KARVELAS: Just on the other big story today, the Australian academic Kylie Moore-Gilbert has finally been freed. Trent, a lot of questions still on what Thailand got out of the deal and also on this hostage diplomacy that Iran seems to use which we have been part of. Are you concerned about those elements and should we get answers on what Thailand has received in exchange for this?

ZIMMERMAN: The great news is that Kylie is on her way home and that is the key outcome that we want to achieve. It was obviously intolerable and we disputed and rejected all the claims that Iran made against her. Foreign Affairs is a bit like making a sausage, sometimes it is not best to ask too closely what the ingredients are. I can’t comment both because I don’t have personal knowledge, but secondly, I think it would be inappropriate to comment on the processes that led to this, other than to say it has been a massive effort by our diplomats, our Foreign Minister, and our partners and allies around the world to secure this outcome.

KARVELAS: Amanda to you, of course it is fantastic that Kylie is coming home. I don’t think anyone would contest that but, of course, as Trent put it, I actually like to know what is in the sausage myself, but I am a journalist and that kind of process matters. Do we deserve to find out?

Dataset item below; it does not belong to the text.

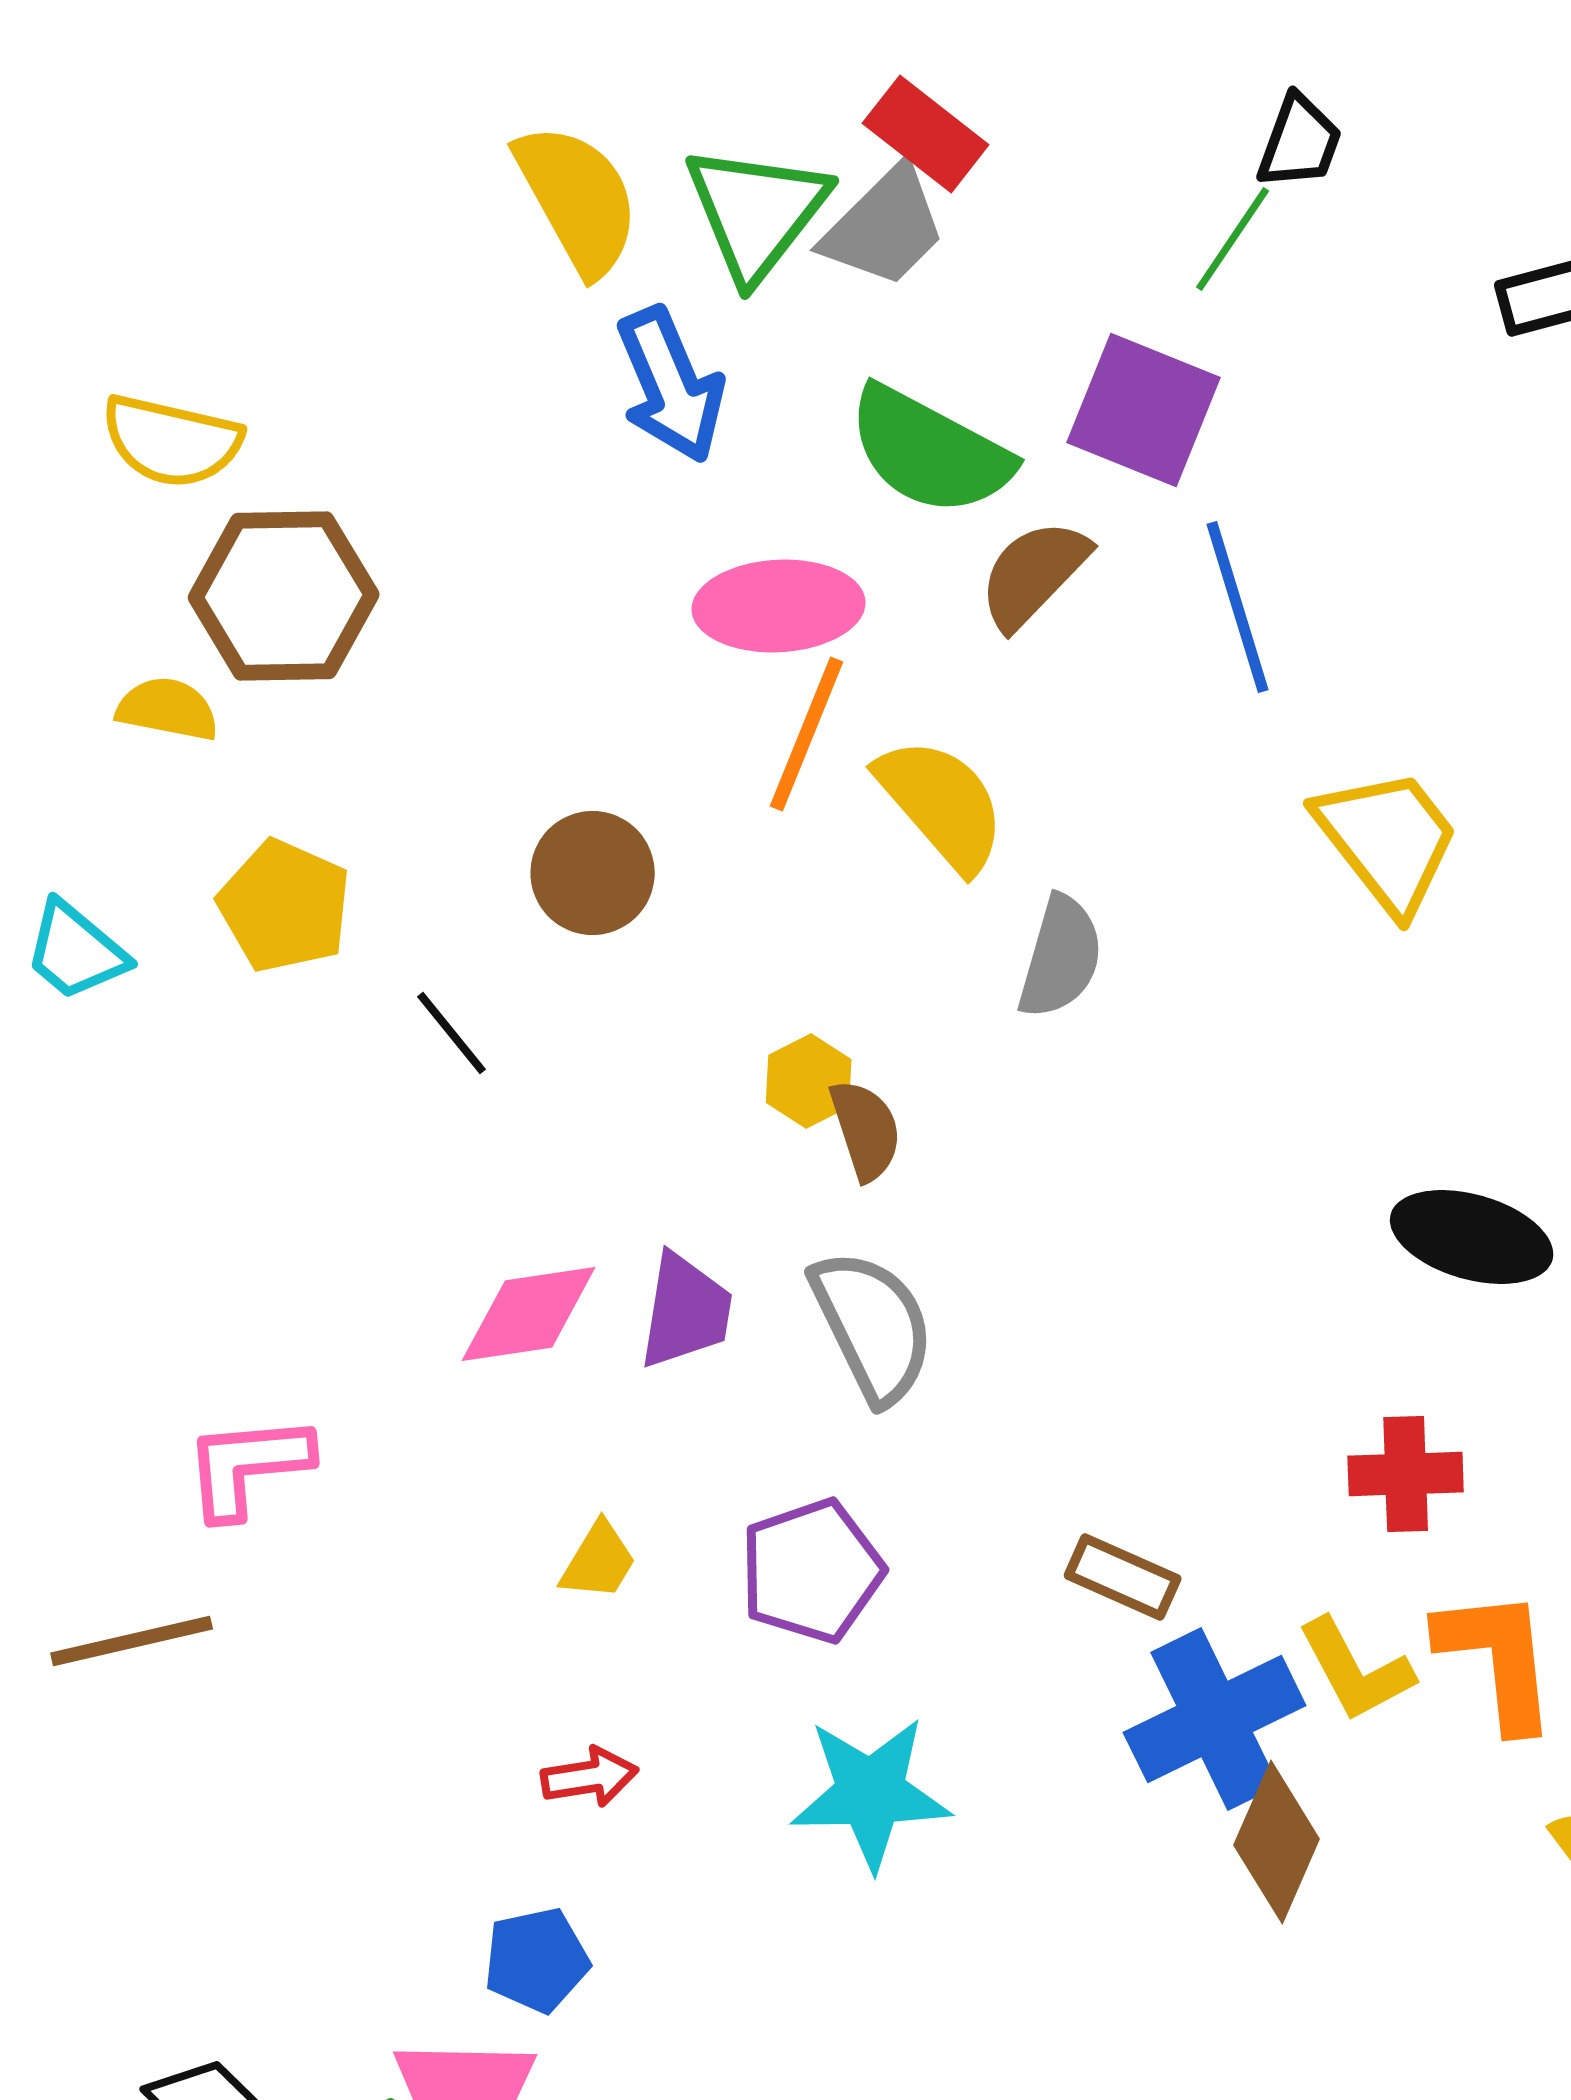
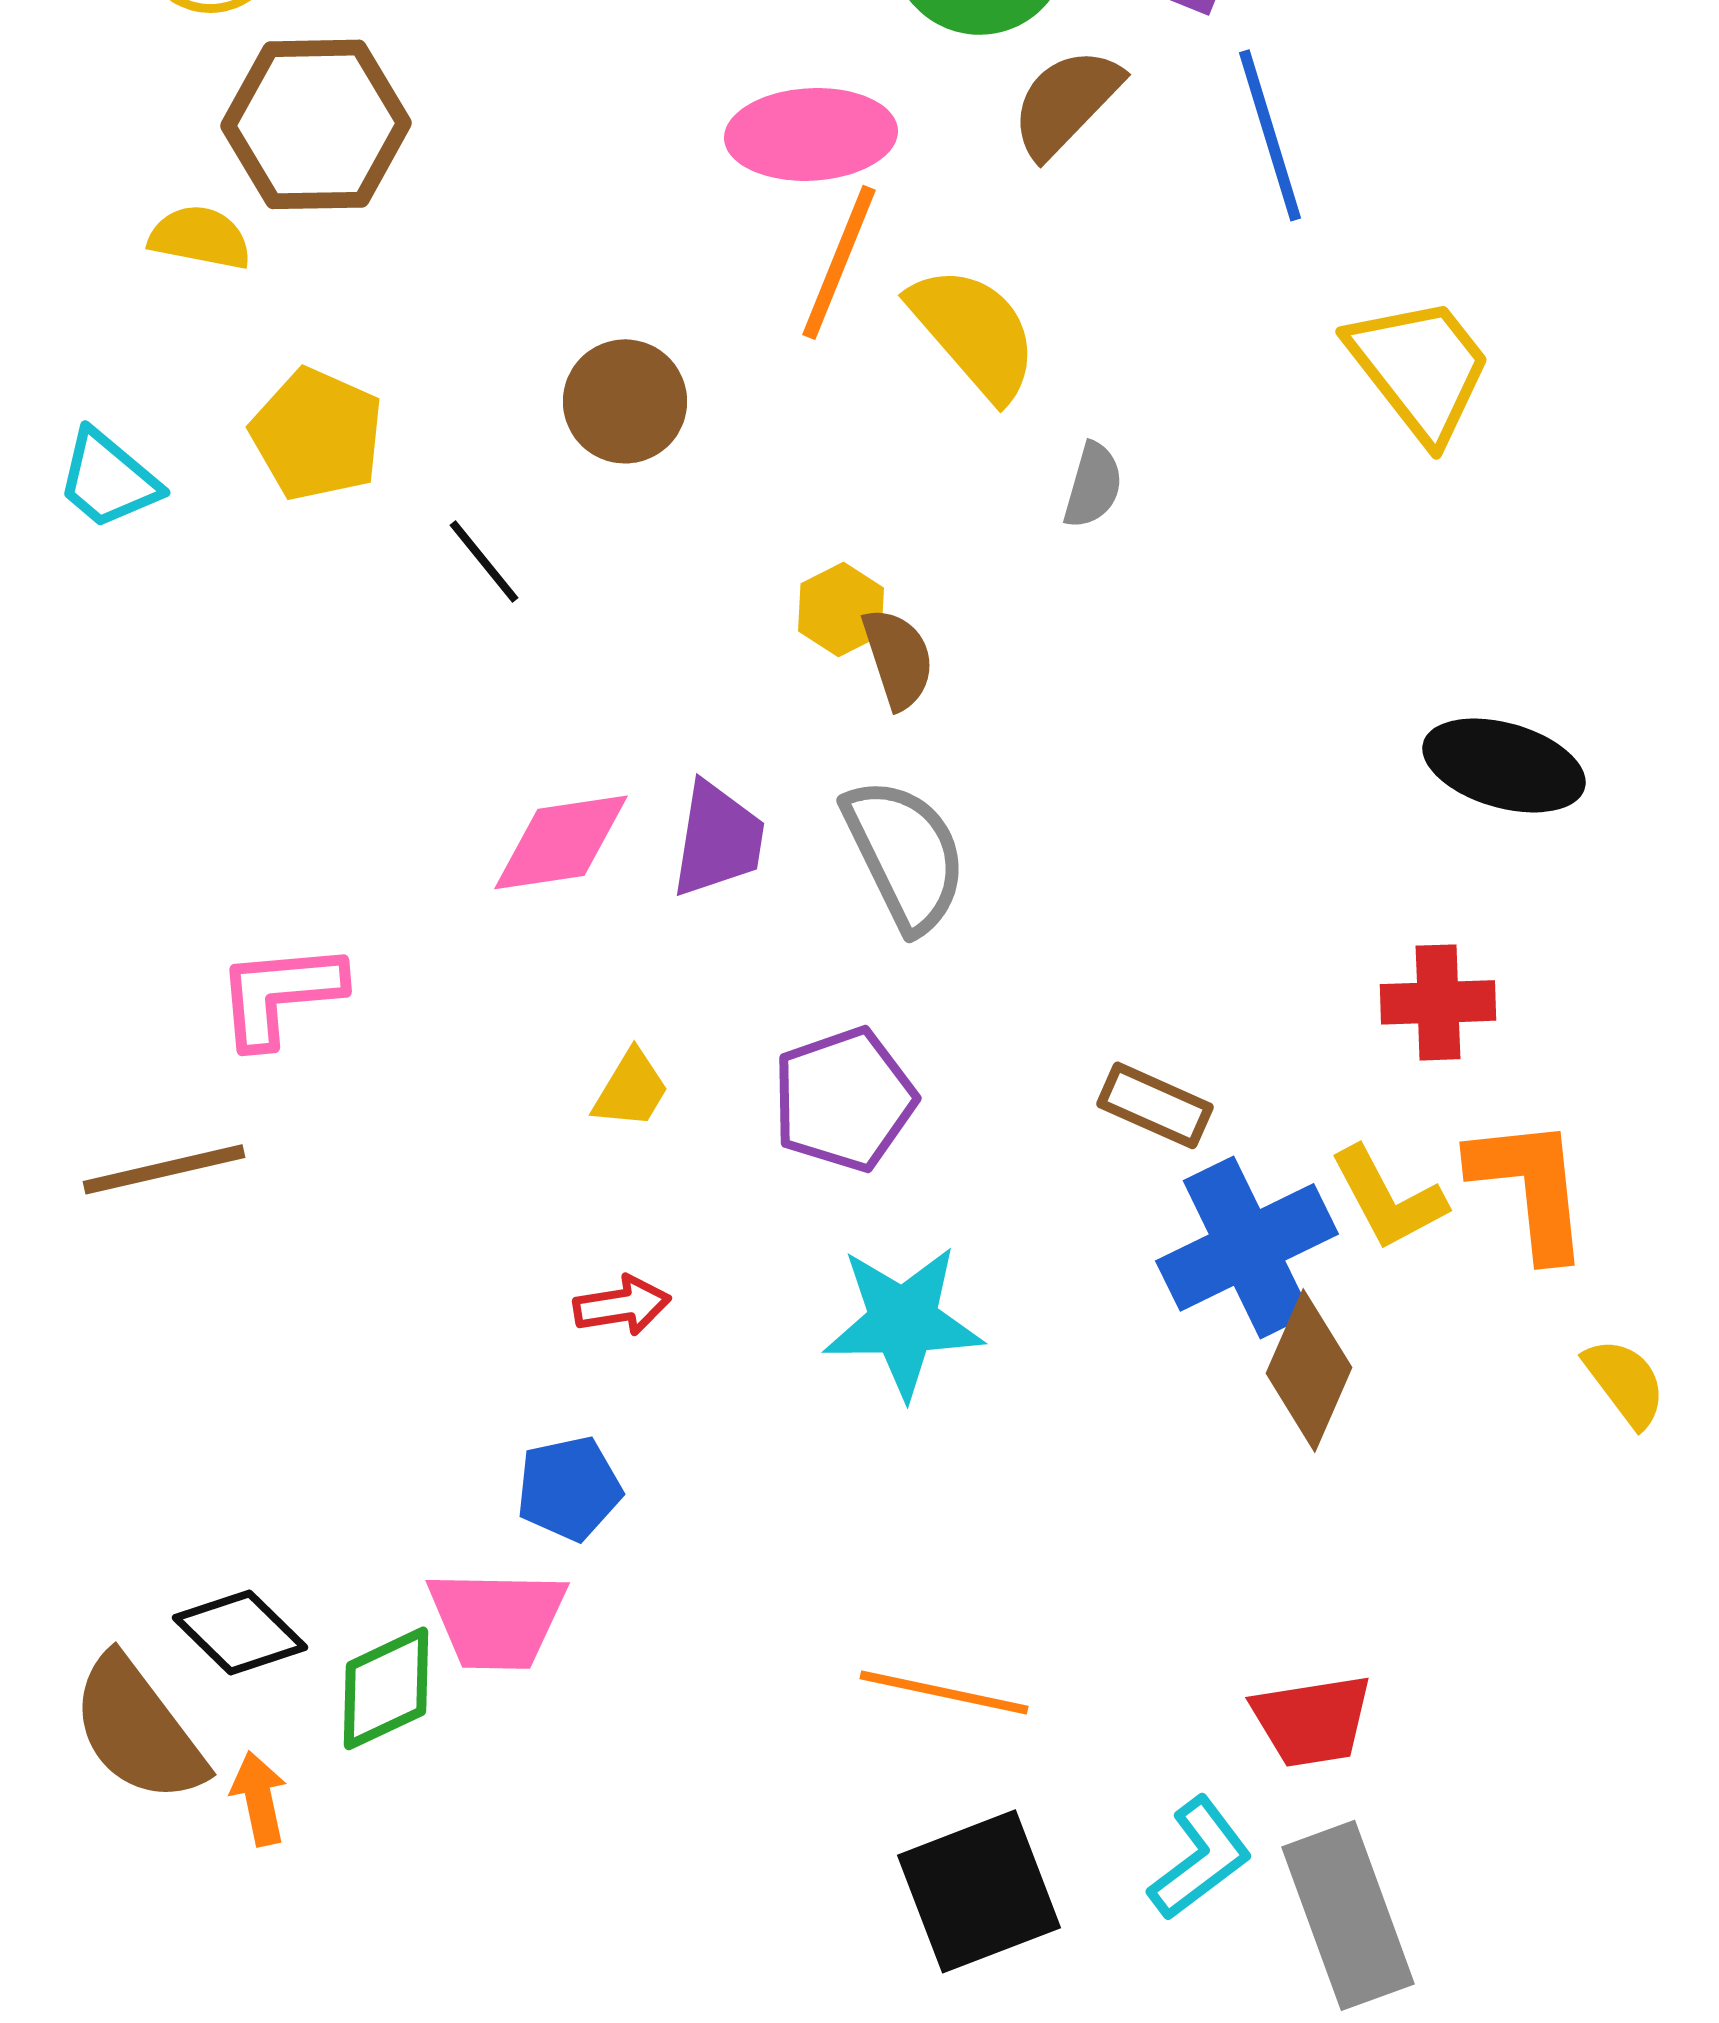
gray semicircle: (1061, 957) -> (1093, 485), size x0.7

RISHWORTH: I can’t comment on what has actually happened. I know just what is in the news. I think as much transparency as we can in these situations is always useful, but obviously diplomatic channels need to be respected at the same time. It is a careful balance that we have got to make. In terms of hostage releases, that is something we do need to take advice from our security agencies and our diplomats on – I’m making this comment in general about prisoner swaps and those sort of things – we do need to take advice from our diplomats and our security agencies, and I think Labor on the whole will be guided by that and by that advice. I would say a big shout out to those diplomats that I know who have been working around the clock to secure Kylie’s release, it would have taken a lot of work and a great outcome.

KARVELAS: Absolutely a relief. One of the rare positive moments for 2020 we all had this morning, we felt 2020 gave a something good. Thanks to both of you.